┌──

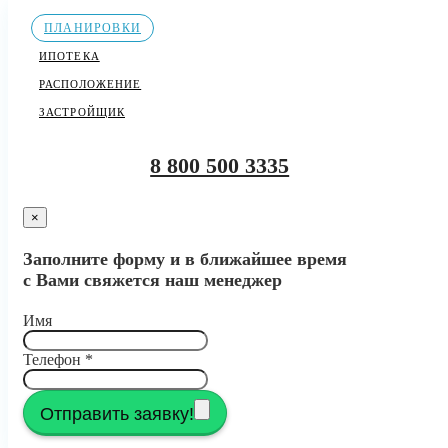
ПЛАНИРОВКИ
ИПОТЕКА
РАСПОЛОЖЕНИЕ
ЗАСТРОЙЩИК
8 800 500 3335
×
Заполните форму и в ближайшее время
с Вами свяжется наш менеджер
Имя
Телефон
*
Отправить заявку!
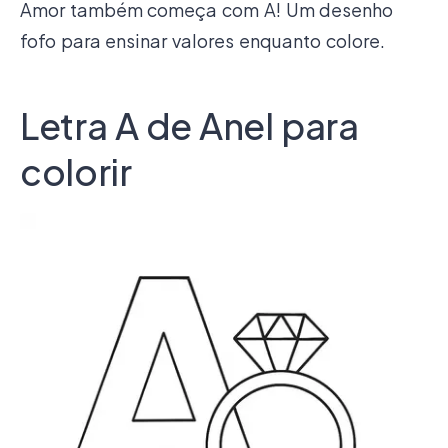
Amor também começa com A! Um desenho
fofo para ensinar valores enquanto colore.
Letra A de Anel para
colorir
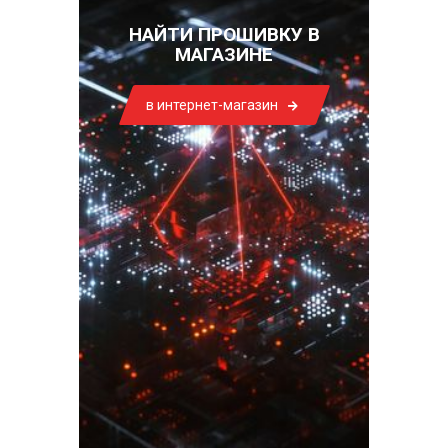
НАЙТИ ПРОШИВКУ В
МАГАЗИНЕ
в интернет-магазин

└──

## EXERCISE GOAL
In the lines above, find the word "para" and copy each line that contains it.

## ANSWER TO THIS EXERCISE
fofo para ensinar valores enquanto colore.
Letra A de Anel para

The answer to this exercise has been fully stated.